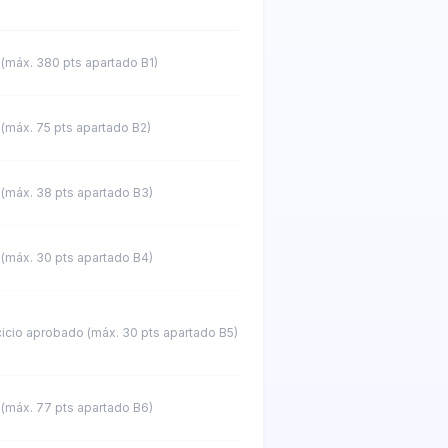
(máx. 380 pts apartado B1)
(máx. 75 pts apartado B2)
(máx. 38 pts apartado B3)
(máx. 30 pts apartado B4)
cicio aprobado (máx. 30 pts apartado B5)
(máx. 77 pts apartado B6)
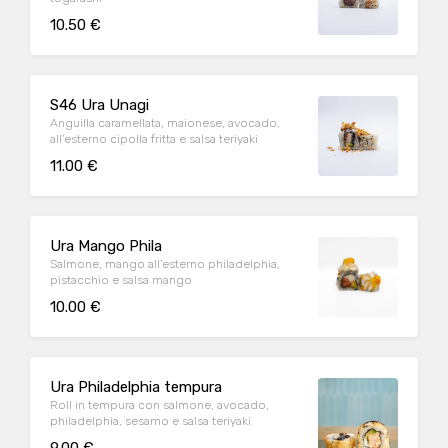
10.50 €
S46 Ura Unagi
Anguilla caramellata, maionese, avocado,
all’esterno cipolla fritta e salsa teriyaki
11.00 €
Ura Mango Phila
Salmone, mango all’esterno philadelphia,
pistacchio e salsa mango
10.00 €
Ura Philadelphia tempura
Roll in tempura con salmone, avocado,
philadelphia, sesamo e salsa teriyaki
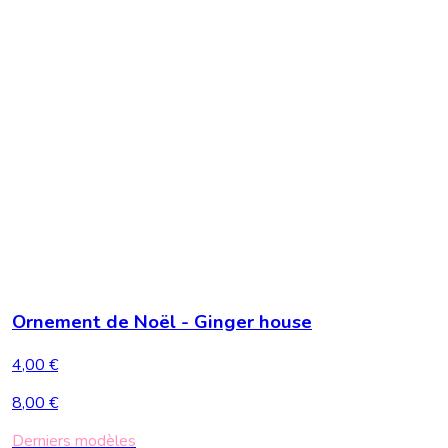
Ornement de Noël - Ginger house
4,00 €
8,00 €
Derniers modèles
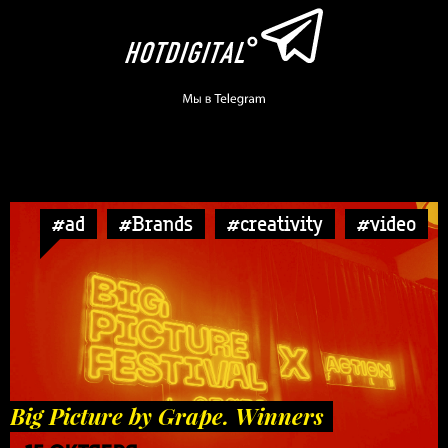
#ad
#Brands
#creativity
#video
Big Picture by Grape. Winners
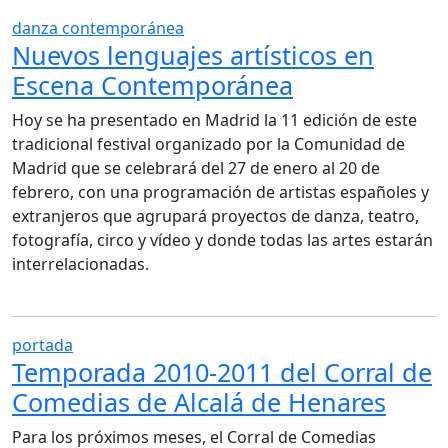
danza contemporánea
Nuevos lenguajes artísticos en
Escena Contemporánea
Hoy se ha presentado en Madrid la 11 edición de este
tradicional festival organizado por la Comunidad de
Madrid que se celebrará del 27 de enero al 20 de
febrero, con una programación de artistas españoles y
extranjeros que agrupará proyectos de danza, teatro,
fotografía, circo y vídeo y donde todas las artes estarán
interrelacionadas.
portada
Temporada 2010-2011 del Corral de
Comedias de Alcalá de Henares
Para los próximos meses, el Corral de Comedias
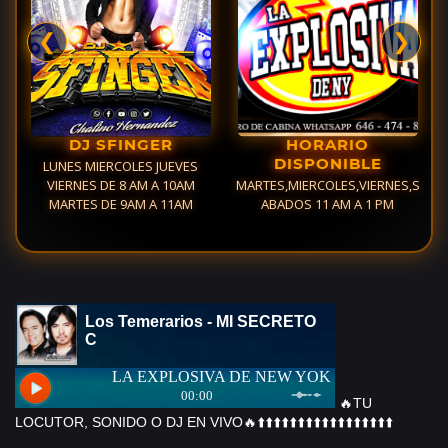
❮
❯
DJ SFINGER
HORARIO
DISPONIBLE
LUNES MIERCOLES JUEVES
M
VIERNES DE 8 AM A 10AM
MARTES,MIERCOLES,VIERNES,S
MARTES DE 9AM A 11AM
ABADOS 11 AM A 1 PM
LUNES
🔥TU
LOCUTOR, SONIDO O DJ EN VIVO🔥⬆️⬆️⬆️⬆️⬆️⬆️⬆️⬆️⬆️⬆️⬆️⬆️⬆️⬆️⬆️⬆️⬆️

......

Could you return all the entries exactly as they appear, minus the pictures?

### Result of this exercise
(máx. 380 pts apartado B1)
(máx. 75 pts apartado B2)
(máx. 38 pts apartado B3)
(máx. 30 pts apartado B4)
cicio aprobado (máx. 30 pts apartado B5)
(máx. 77 pts apartado B6)
10.50 €
S46 Ura Unagi
Anguilla caramellata, maionese, avocado,
all’esterno cipolla fritta e salsa teriyaki
11.00 €
Ura Mango Phila
Salmone, mango all’esterno philadelphia,
pistacchio e salsa mango
10.00 €
Ura Philadelphia tempura
Roll in tempura con salmone, avocado,
philadelphia, sesamo e salsa teriyaki
Ornement de Noël - Ginger house
4,00 €
8,00 €
Derniers modèles
#ad
#Brands
#creativity
#video
Big Picture by Grape. Winners
danza contemporánea
Nuevos lenguajes artísticos en
Escena Contemporánea
Hoy se ha presentado en Madrid la 11 edición de este
tradicional festival organizado por la Comunidad de
Madrid que se celebrará del 27 de enero al 20 de
febrero, con una programación de artistas españoles y
extranjeros que agrupará proyectos de danza, teatro,
fotografía, circo y vídeo y donde todas las artes estarán
interrelacionadas.
portada
Temporada 2010-2011 del Corral de
Comedias de Alcalá de Henares
Para los próximos meses, el Corral de Comedias
❮
❯
DJ SFINGER
HORARIO
DISPONIBLE
LUNES MIERCOLES JUEVES
M
VIERNES DE 8 AM A 10AM
MARTES,MIERCOLES,VIERNES,S
MARTES DE 9AM A 11AM
ABADOS 11 AM A 1 PM
LUNES
🔥TU
LOCUTOR, SONIDO O DJ EN VIVO🔥⬆️⬆️⬆️⬆️⬆️⬆️⬆️⬆️⬆️⬆️⬆️⬆️⬆️⬆️⬆️⬆️⬆️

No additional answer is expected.